I have been reflecting on a recurrent theme I’ve heard today.
I have been reflecting on a recurrent theme I’ve heard today. There is an objection to the game making it too easy for characters to succeed. This is not a concern I share, at least not in the current model.
Just for a thought exercise, what if the current numbers held more or less the same for what happens in each band, but the bands were 1-2, 3-4, 5-6? So 1-2 was terrible, 3-4 success but qualified, and 5-6 success?
I think the result would be emboldening the rogues. They would be less risk-averse, and complications would still arise in play because they would push harder.
So they beat a heist more easily. Then there’s another one, isn’t there? If things seem too easy, hit them with more severe consequences if they do not succeed; tougher foes, more lethal dangers. Threaten them with things that are not easily diced away, like a rival faction gunning for their assets or the danger of becoming a pawn between two powerful rivals.
If the game is too easy and they get bored (an unlikely consequence in my mind), then make it more difficult by giving them tougher missions and more interesting choices to make–not by making it more difficult to succeed in their chosen course of action because DICE.

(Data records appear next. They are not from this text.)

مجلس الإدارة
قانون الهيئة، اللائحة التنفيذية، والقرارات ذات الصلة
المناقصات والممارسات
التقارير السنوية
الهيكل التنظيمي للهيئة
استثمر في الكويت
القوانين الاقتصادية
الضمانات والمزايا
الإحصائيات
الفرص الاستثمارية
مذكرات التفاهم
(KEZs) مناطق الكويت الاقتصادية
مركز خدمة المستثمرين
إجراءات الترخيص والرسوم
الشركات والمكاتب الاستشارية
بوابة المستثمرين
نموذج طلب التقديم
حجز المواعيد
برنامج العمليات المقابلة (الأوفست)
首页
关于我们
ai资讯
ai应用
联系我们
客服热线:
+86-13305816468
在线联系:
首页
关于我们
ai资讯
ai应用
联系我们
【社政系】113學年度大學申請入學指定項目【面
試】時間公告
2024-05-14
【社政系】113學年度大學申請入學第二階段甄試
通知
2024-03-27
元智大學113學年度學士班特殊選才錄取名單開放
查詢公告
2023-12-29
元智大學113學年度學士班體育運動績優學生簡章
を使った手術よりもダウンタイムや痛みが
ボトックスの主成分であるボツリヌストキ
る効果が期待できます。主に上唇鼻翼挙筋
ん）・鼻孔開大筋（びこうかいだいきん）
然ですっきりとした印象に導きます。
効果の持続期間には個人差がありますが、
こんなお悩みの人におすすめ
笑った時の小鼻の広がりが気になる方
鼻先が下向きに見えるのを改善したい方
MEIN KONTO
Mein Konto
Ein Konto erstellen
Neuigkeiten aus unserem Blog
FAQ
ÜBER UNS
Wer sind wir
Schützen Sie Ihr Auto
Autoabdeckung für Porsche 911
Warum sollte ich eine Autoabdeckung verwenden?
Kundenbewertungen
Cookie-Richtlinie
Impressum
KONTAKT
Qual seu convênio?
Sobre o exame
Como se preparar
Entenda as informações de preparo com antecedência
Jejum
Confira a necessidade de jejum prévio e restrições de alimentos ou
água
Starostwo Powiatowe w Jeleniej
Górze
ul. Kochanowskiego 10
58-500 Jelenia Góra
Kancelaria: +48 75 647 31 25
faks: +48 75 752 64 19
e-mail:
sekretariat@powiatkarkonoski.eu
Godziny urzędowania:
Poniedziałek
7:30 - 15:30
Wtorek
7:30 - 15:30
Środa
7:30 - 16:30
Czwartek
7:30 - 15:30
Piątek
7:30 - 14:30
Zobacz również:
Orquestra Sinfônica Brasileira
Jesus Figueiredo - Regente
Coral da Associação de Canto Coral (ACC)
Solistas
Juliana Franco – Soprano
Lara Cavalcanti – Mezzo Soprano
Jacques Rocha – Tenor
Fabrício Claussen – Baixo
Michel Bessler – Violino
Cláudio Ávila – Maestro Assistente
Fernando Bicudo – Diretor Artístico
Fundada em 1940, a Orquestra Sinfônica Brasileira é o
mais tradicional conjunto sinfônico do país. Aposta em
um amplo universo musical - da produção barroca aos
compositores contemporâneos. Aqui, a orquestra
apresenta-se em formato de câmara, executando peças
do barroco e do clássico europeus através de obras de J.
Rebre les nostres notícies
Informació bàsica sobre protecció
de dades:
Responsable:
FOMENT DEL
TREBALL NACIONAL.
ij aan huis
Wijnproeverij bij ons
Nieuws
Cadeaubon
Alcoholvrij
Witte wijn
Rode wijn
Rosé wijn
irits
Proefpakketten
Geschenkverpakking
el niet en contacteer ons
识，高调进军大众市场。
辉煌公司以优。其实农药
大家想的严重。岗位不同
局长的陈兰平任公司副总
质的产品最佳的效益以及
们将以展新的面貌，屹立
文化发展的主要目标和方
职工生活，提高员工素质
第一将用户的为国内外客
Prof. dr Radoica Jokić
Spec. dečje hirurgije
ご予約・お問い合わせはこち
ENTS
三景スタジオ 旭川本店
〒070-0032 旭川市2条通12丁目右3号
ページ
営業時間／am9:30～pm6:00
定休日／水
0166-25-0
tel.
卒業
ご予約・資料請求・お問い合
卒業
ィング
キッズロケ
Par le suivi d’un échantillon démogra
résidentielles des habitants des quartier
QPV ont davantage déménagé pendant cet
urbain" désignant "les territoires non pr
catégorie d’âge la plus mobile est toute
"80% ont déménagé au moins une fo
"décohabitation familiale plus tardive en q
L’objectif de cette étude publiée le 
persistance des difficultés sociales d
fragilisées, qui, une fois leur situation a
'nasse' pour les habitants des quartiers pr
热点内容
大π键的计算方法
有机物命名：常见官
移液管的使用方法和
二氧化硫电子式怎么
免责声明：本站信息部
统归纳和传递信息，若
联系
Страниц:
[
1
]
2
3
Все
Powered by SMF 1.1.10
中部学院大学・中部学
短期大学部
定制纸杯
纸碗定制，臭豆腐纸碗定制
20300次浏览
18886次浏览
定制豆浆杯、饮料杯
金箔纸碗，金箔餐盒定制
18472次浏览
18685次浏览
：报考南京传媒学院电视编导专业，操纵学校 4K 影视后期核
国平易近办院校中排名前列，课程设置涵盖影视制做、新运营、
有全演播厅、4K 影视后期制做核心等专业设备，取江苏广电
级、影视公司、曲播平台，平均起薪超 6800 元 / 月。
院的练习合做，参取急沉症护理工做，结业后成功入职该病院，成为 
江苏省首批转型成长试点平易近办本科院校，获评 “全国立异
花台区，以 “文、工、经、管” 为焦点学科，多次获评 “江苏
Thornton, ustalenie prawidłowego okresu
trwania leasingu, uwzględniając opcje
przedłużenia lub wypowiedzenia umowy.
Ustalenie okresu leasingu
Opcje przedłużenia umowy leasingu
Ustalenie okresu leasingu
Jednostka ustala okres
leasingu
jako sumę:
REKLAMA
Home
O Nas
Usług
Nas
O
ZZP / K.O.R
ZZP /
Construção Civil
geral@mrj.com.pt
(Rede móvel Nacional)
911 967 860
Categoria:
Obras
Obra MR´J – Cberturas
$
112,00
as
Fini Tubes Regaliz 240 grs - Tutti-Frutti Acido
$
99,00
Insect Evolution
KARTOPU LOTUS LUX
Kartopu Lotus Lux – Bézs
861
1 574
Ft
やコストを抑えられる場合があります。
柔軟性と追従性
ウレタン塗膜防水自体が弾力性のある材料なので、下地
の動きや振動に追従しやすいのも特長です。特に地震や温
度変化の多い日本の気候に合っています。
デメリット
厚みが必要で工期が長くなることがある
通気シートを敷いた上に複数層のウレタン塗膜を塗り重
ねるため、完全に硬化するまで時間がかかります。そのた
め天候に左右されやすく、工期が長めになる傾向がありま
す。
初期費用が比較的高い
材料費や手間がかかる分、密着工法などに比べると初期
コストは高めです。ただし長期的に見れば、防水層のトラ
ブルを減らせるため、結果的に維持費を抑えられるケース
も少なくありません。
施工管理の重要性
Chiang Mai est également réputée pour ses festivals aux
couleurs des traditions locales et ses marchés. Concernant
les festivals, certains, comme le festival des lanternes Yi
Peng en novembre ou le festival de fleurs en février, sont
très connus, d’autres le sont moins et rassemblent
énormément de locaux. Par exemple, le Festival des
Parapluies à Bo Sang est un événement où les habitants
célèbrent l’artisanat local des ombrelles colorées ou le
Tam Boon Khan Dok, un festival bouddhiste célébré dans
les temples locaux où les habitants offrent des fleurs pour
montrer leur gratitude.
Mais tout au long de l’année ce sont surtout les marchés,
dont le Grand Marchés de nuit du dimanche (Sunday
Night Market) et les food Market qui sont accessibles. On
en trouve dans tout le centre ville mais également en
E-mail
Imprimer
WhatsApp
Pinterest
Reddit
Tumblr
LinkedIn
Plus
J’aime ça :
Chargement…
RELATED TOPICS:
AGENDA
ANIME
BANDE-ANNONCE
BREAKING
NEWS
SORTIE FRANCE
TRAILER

I guess I’m coming out of a more permissive mind set that wants to see the players do well when they choose to act, so the focus shifts from “Can we do it” to “what do we do.” Dice being what they are, you’ve still got plenty of chances for complications and escalations.
Just a thought. I’m just not grasping the value of using the mechanics to make sure the game is difficult enough, like we risk it being too easy. Especially with the really small dice pools and the inability to spend stress to advance clocks.